Anti-immigrant groups have in the past used such populationist ideas to entice environmentalists and progressives into adopting an anti-immigrant stance. Joyce Tarnow, FSP’s leader and one of the main proponents of Amendment 4, is certainly adept at employing this tactic-he’s had close to four decades of practice, after all.

Unsurprising when one learns of her closest allies.

Tarnow is a long-time friend of John Tanton, the architect of the contemporary anti-immigrant movement.  Tarnow is credited with “27 years of leadership” at Zero Population Growth, as well, where she and Tanton worked together in the mid-1970s. Though both ultimately resigned at different times from ZPG, they did so for the same reason-the organization refused to take a hard-line stance on immigration and immigrants.

In the past Tarnow has staunchly and publically defended Tanton, which further reflects the extent of their continuing friendship and willingness to collaborate.

In 2010 came more evidence of such a willingness, as U.S., Inc, Tanton’s personal foundation, donated $10,000 to Floridians for a Sustainable Population-a large sum for a small organization. This was the second largest grant that Tanton distributed that year, second only to the $22,000 donated to the Immigration Reform Law Institute (from which Kris Kobach and others pen “self-deportation” anti-immigrant legislation like Arizona’s SB 1070 and Alabama’s HB 56).  Ideologically Tarnow is clearly aligned with the Tanton network, especially with its grassroots mobilizing and lobbying arm, NumbersUSA. FSP mailings and propaganda repeatedly link to or endorse the NumbersUSA website.

Given the recent attention that Tarnow’s FSP has been receiving from major players in the anti-immigrant movement, it seems likely that we will witness further collaboration in the not-too-distant future-perhaps with the Tanton network’s Progressives for Immigration Reform, an “anti-growth” group that casts immigration as the main factor behind out-of-control population growth and immigrants as the chief culprits effecting environmental degradation.

And so it is likely that FSP’s projects will be veiled as progressive environmentalism.

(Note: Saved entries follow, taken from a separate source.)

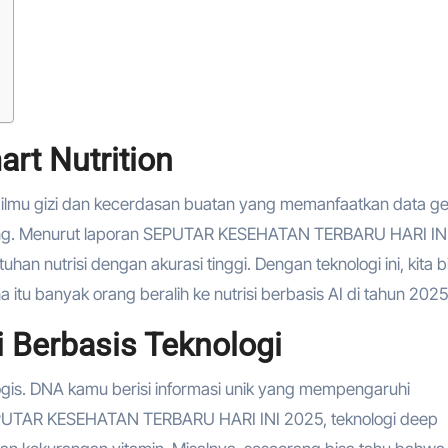
rt Nutrition
a ilmu gizi dan kecerdasan buatan yang memanfaatkan data ge
orang. Menurut laporan SEPUTAR KESEHATAN TERBARU HARI IN
an nutrisi dengan akurasi tinggi. Dengan teknologi ini, kita b
tu banyak orang beralih ke nutrisi berbasis AI di tahun 2025
si Berbasis Teknologi
logis. DNA kamu berisi informasi unik yang mempengaruhi
EPUTAR KESEHATAN TERBARU HARI INI 2025, teknologi deep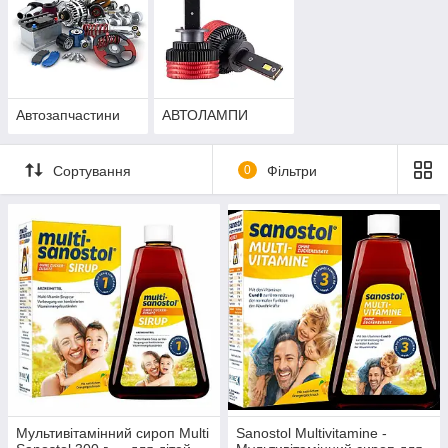
Автозапчастини
АВТОЛАМПИ
Сортування
0
Фільтри
Мультивітамінний сироп Multi
Sanostol Multivitamine -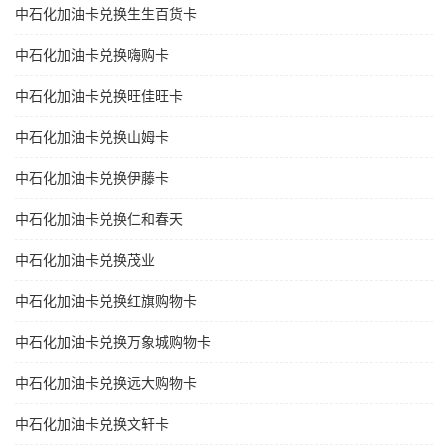
中石化加油卡兑换生生百货卡
中石化加油卡兑换嗨购卡
中石化加油卡兑换旺佳旺卡
中石化加油卡兑换山姆卡
中石化加油卡兑换伊藤卡
中石化加油卡兑换仁和春天
中石化加油卡兑换茂业
中石化加油卡兑换红旗购物卡
中石化加油卡兑换万象城购物卡
中石化加油卡兑换远大购物卡
中石化加油卡兑换文轩卡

In addition to her anti-immigrant sentiments, Tarnow is also an abortion provider who has a long history of advocating for mass sterilizations. She dangerously unites the generally opposing worlds of reproductive health advocacy and anti-immigrant activism via the rhetoric of population control ideology. This ideology is a foundational aspect of “populationism.” There is a thin line between those who passively complain about issues of overpopulation and those who actively support and endeavor into actual eugenical practices in order to decrease populations and/or specific demographics of individuals.

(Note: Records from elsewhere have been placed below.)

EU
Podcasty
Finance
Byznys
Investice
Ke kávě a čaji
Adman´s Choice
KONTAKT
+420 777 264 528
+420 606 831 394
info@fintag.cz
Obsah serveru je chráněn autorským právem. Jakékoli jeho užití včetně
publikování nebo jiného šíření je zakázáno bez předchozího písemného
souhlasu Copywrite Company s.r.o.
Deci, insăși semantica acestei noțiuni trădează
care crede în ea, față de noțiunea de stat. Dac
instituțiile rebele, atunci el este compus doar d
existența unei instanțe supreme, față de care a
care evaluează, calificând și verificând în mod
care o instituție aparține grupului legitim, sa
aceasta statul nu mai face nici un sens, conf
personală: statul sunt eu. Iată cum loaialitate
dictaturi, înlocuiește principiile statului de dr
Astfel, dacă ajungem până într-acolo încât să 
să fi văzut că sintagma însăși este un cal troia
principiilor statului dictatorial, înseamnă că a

Tarnow falls into the later category of those endeavoring into eugenics. She, for example, insists on the following:

“[F]ertility is an environmental issue. That’s why I try to get as many people sterilized as are in my way!”

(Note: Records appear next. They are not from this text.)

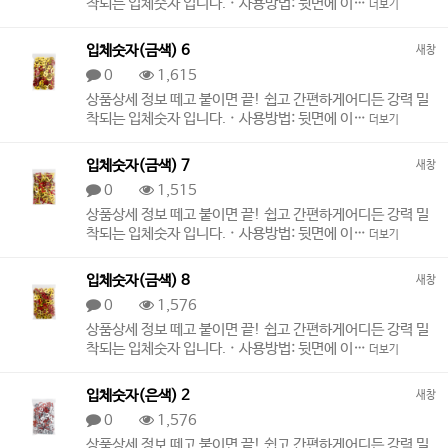
착되는 입체숫자 입니다. · 사용방법: 뒷면에 이…
더보기
입체숫자(금색) 6
새창
0
1,615
상품상세 정보 떼고 붙이면 끝! 쉽고 간편하게어디든 강력 밀
착되는 입체숫자 입니다. · 사용방법: 뒷면에 이…
더보기
입체숫자(금색) 7
새창
0
1,515
상품상세 정보 떼고 붙이면 끝! 쉽고 간편하게어디든 강력 밀
착되는 입체숫자 입니다. · 사용방법: 뒷면에 이…
더보기
입체숫자(금색) 8
새창
0
1,576
상품상세 정보 떼고 붙이면 끝! 쉽고 간편하게어디든 강력 밀
착되는 입체숫자 입니다. · 사용방법: 뒷면에 이…
더보기
입체숫자(은색) 2
새창
0
1,576
상품상세 정보 떼고 붙이면 끝! 쉽고 간편하게어디든 강력 밀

Her disturbing approach to reproductive “advocacy” is to promote sterilization as a solution to overpopulation. Tarnow’s sweeping, uncritical support for sterilization, of course, brings up the same issues of abuse, coercion, and deception that have always plagued its utilization. Her cavalier attitude toward sterilization mirrors her dismissal of complex international issues. Her suggestion, for example, that Haiti should “stew in [its] own juices” rather than receive aid from other countries sheds light on the calloused degree to which Tarnow regards human life and species survival.

Coupled with her anti-immigrant stance, it is easy enough to imagine that sterilizing immigrants might be at the top of Joyce Tarnow’s to-do list.

No doubt serious attention should be focused on donations, such as the sum gifted to Floridians for Sustainable Population, as nothing good can possibly result from the efforts of individuals like Tarnow, who seem to lack even the slightest semblance of empathy for other human beings-never mind the bodies and rights of women the world over.